Various scholars have argued that it is useful to view Ukraine as a postcolonial country (Moore 2001; Masenko 2004; Korek 2007; Riabczuk 2013; Horbyk 2015; Snyder 2015). This approach supports a parallelism between Africans and Ukrainians as sharing histories of oppression, albeit with the critical difference that race was not a factor in the subordination of Ukrainians. When Ukraine was part of the Russian empire, its labor and natural resources were exploited, and Ukrainian identity, language, and culture were subjugated both through explicit laws and unofficial discrimination. Later, under the Russian-dominated Soviet regime, Ukrainian language and culture continued to be derogated and persecuted. This history has led to a cultural inferiority complex that has continued to be expressed in independent Ukraine.

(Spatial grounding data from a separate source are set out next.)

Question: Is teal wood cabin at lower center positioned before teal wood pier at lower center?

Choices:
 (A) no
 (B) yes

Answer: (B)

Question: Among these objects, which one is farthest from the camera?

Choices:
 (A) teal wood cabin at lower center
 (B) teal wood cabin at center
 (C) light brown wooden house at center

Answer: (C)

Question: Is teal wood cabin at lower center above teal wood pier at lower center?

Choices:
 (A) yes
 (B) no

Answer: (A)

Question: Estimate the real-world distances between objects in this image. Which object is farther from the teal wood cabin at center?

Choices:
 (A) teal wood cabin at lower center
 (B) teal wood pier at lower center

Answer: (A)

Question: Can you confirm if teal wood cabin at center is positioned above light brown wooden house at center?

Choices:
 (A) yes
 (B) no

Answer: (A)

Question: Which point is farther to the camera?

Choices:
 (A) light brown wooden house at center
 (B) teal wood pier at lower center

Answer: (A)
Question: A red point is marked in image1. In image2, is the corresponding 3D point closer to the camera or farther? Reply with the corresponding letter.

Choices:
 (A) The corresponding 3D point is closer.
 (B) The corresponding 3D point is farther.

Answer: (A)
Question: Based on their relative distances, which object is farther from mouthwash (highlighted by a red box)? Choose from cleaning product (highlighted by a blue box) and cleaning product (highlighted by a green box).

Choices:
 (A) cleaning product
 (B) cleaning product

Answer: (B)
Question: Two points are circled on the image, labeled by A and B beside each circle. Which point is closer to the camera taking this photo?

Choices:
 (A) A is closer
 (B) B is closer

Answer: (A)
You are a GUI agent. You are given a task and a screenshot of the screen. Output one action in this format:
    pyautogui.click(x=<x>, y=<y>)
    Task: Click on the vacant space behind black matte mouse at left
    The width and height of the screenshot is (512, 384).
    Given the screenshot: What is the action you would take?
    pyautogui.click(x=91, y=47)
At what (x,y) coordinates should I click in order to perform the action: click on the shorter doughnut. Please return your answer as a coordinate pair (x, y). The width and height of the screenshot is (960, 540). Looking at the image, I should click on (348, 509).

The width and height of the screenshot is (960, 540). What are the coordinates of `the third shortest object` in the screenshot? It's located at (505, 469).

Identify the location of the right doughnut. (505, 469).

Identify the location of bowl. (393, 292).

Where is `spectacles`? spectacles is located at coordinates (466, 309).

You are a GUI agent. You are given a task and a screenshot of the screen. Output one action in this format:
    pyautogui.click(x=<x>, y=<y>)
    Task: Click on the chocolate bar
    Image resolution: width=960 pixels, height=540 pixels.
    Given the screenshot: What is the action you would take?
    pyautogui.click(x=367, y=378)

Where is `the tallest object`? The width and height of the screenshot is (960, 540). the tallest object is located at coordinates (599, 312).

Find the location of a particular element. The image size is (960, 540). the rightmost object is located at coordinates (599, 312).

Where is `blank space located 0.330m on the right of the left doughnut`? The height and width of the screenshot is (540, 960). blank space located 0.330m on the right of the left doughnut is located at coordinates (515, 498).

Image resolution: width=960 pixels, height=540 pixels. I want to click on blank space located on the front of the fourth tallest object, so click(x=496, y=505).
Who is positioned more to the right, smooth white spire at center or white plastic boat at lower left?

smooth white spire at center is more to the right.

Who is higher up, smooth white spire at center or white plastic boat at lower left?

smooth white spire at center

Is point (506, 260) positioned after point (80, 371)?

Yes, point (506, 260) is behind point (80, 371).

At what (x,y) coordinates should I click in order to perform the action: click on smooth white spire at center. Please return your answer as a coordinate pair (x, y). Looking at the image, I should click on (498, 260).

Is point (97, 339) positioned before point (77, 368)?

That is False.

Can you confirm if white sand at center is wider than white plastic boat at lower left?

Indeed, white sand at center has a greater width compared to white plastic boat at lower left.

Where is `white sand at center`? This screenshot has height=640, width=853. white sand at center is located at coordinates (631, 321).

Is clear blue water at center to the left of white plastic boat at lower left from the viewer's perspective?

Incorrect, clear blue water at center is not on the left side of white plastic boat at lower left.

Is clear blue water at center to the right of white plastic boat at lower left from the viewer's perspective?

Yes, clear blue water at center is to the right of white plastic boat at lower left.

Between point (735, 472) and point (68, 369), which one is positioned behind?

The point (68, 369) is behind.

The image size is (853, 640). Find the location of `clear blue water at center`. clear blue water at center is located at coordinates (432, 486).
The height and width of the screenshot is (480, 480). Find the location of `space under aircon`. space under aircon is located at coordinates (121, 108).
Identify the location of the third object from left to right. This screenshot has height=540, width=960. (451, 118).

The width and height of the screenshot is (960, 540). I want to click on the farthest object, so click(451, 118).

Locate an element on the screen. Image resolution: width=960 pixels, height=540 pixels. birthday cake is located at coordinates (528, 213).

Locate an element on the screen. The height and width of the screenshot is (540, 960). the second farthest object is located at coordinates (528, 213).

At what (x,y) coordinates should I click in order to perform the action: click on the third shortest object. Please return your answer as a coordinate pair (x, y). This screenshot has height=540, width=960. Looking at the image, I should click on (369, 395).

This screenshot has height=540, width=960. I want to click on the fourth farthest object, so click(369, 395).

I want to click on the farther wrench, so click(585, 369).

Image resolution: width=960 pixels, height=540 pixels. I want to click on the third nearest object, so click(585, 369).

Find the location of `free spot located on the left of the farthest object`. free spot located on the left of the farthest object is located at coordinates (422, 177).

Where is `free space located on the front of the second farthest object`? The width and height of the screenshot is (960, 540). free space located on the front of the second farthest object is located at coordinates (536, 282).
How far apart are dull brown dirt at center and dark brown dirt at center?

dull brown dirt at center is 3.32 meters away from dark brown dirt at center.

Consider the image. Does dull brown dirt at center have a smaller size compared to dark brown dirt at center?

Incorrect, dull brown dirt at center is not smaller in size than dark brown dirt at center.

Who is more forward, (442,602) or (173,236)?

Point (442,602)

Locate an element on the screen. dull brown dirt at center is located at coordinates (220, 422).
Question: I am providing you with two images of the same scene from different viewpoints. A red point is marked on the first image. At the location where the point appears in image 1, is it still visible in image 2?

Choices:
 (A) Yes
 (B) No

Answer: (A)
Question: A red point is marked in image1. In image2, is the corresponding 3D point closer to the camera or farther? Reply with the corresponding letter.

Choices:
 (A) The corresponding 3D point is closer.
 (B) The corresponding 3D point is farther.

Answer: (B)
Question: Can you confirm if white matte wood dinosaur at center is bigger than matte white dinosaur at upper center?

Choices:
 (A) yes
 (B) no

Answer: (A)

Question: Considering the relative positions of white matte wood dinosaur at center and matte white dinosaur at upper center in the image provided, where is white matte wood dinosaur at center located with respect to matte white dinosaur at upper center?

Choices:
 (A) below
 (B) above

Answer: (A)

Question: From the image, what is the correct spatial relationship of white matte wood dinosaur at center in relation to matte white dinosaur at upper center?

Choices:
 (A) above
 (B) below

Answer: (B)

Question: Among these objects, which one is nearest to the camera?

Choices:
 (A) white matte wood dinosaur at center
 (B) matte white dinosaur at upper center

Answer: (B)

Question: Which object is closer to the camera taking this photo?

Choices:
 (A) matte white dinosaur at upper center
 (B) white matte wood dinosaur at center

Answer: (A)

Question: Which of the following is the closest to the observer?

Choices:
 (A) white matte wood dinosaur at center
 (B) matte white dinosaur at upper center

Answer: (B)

Ideologies of identity and difference influence broader international discourses regarding the status of Ukraine in the global arena. The significance of race in Ukraine lies in the moral economy that now surrounds the political and cultural claims of nations, particularly those, like Ukraine, that aspire to “Europeanness.” Ukrainians who aspire to be a part of Europe are aware that racial and ethnic inclusivity is a prerequisite for admission to the European Union; this requirement supports the use of racial diversity as an ideological marker of cultural advancement and moral deservedness.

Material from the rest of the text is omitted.